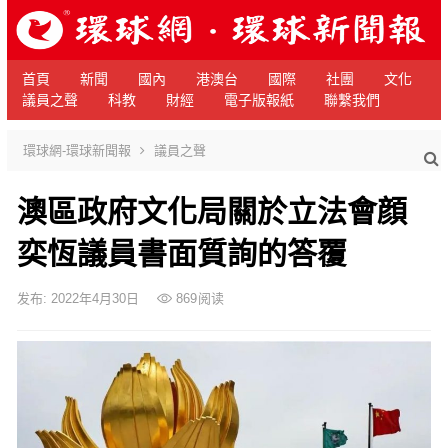
首頁
新聞
國內
港澳台
國際
社團
文化
議員之聲
科教
財經
電子版報紙
聯繫我們
環球網-環球新聞報
議員之聲
澳區政府文化局關於立法會顔
奕恆議員書面質詢的答覆
发布: 2022年4月30日
869
阅读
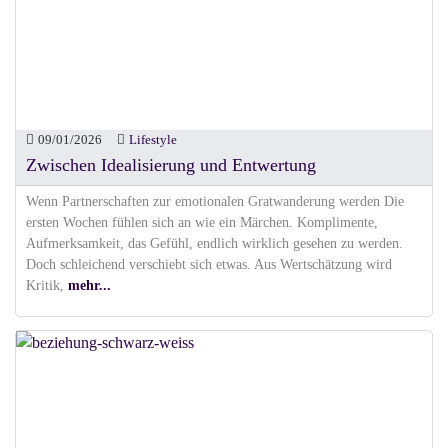
09/01/2026
Lifestyle
Zwischen Idealisierung und Entwertung
Wenn Partnerschaften zur emotionalen Gratwanderung werden Die
ersten Wochen fühlen sich an wie ein Märchen. Komplimente,
Aufmerksamkeit, das Gefühl, endlich wirklich gesehen zu werden.
Doch schleichend verschiebt sich etwas. Aus Wertschätzung wird
Kritik,
mehr...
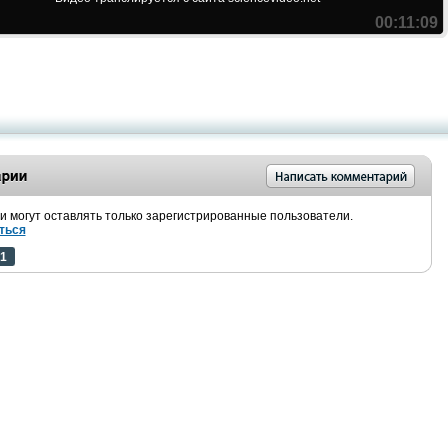
00:11:09
 могут оставлять только зарегистрированные пользователи.
ться
1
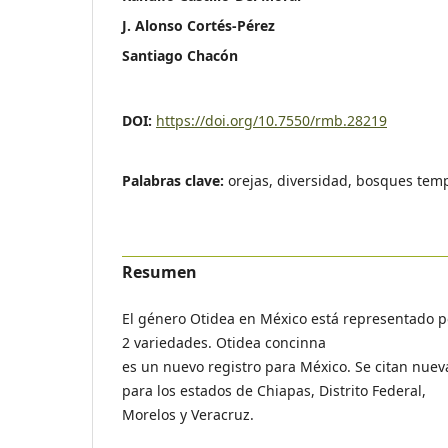
J. Alonso Cortés-Pérez
Santiago Chacón
DOI:
https://doi.org/10.7550/rmb.28219
Palabras clave:
orejas, diversidad, bosques tem
Resumen
El género Otidea en México está representado po
2 variedades. Otidea concinna
es un nuevo registro para México. Se citan nuev
para los estados de Chiapas, Distrito Federal,
Morelos y Veracruz.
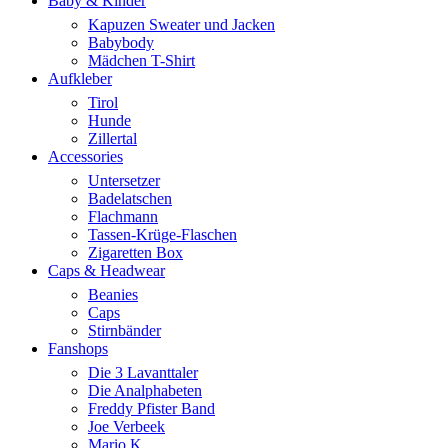
Baby & Kinder
Kapuzen Sweater und Jacken
Babybody
Mädchen T-Shirt
Aufkleber
Tirol
Hunde
Zillertal
Accessories
Untersetzer
Badelatschen
Flachmann
Tassen-Krüge-Flaschen
Zigaretten Box
Caps & Headwear
Beanies
Caps
Stirnbänder
Fanshops
Die 3 Lavanttaler
Die Analphabeten
Freddy Pfister Band
Joe Verbeek
Mario K.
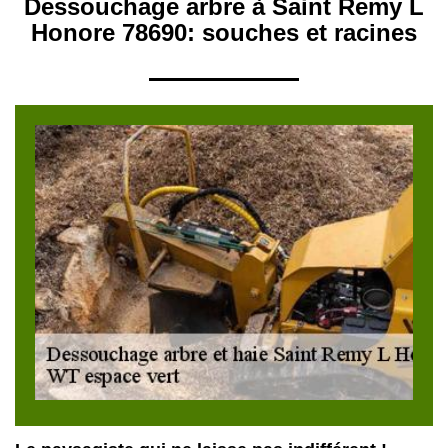
Dessouchage arbre à Saint Remy L
Honore 78690: souches et racines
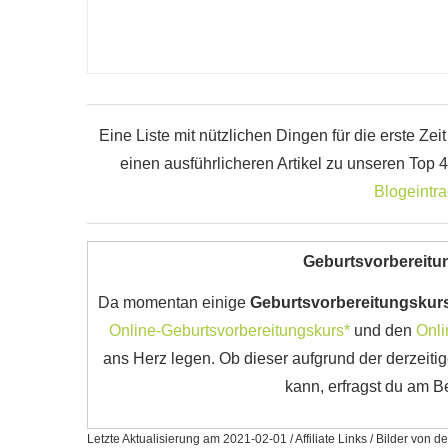
Eine Liste mit nützlichen Dingen für die erste Zeit
einen ausführlicheren Artikel zu unseren Top 
Blogeintr
Geburtsvorbereitu
Da momentan einige
Geburtsvorbereitungskur
Online-Geburtsvorbereitungskurs*
und den
Onli
ans Herz legen. Ob dieser aufgrund der derzei
kann, erfragst du am B
Letzte Aktualisierung am 2021-02-01 / Affiliate Links / Bilder von 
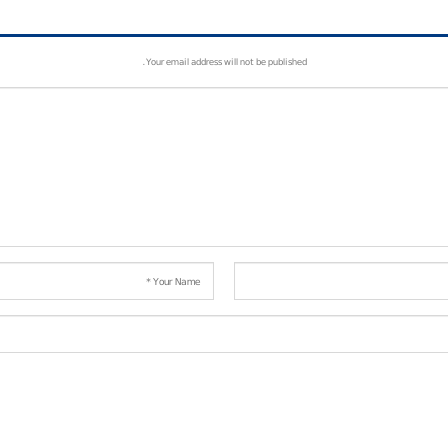
Your email address will not be published.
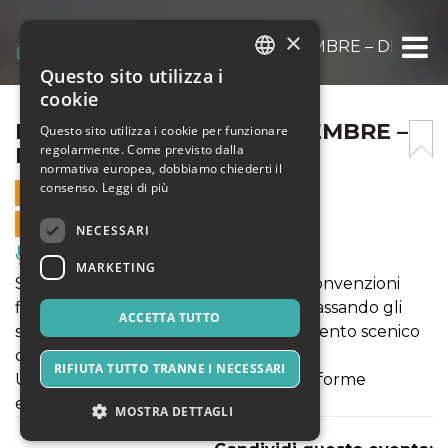
×
BELLO! – GIOVEDÌ 8 SETTEMBRE – DINAMI
Questo sito utilizza i
ITALIAN
cookie
ENGLISH
BELLO! – GIOVEDÌ 8 SETTEMBRE –
Questo sito utilizza i cookie per funzionare
regolarmente. Come previsto dalla
DINAMICO FESTIVAL
SPANISH
normativa europea, dobbiamo chiederti il
consenso.
Leggi di più
8 SETTEMBRE 2022 - 21:45
VENDITE ONLINE TERMINATE
NECESSARI
Musica, Eventi Live, Club
MARKETING
Sei acrobati e un attore rompono le convenzioni
fisiche e mentali sulla bellezza, oltrepassando gli
ACCETTA TUTTO
stereotipi ed i propri limiti in un movimento scenico
collettivo e continuo.
RIFIUTA TUTTO TRANNE I NECESSARI
Un circo che cerca senza sosta nuove forme
espressive.
MOSTRA DETTAGLI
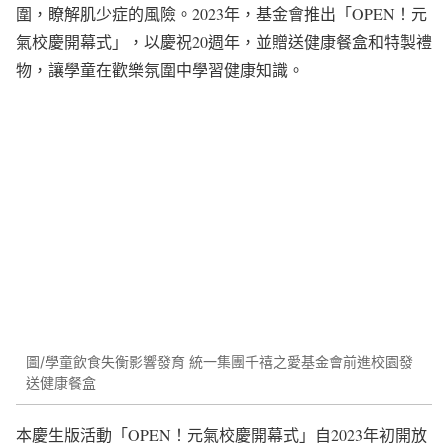
圍，瞭解肌少症的風險。2023年，基金會推出「OPEN！元
氣校慶開幕式」，以慶祝20週年，並贈送健康餐盒和特製禮
物，讓學童在歡樂氛圍中學習健康知識。
圖/學童飲食失衡影響發育 統一集團千禧之愛基金會前進校園發
送健康餐盒
本慶生版活動「OPEN！元氣校慶開幕式」自2023年初開放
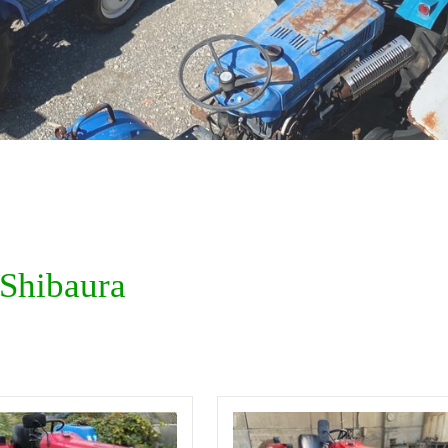
Shibaura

PROBLEM TO SOLVE
Look through the lines above for "BELLO". Say how many have it, and give no other words.

SOLUTION
2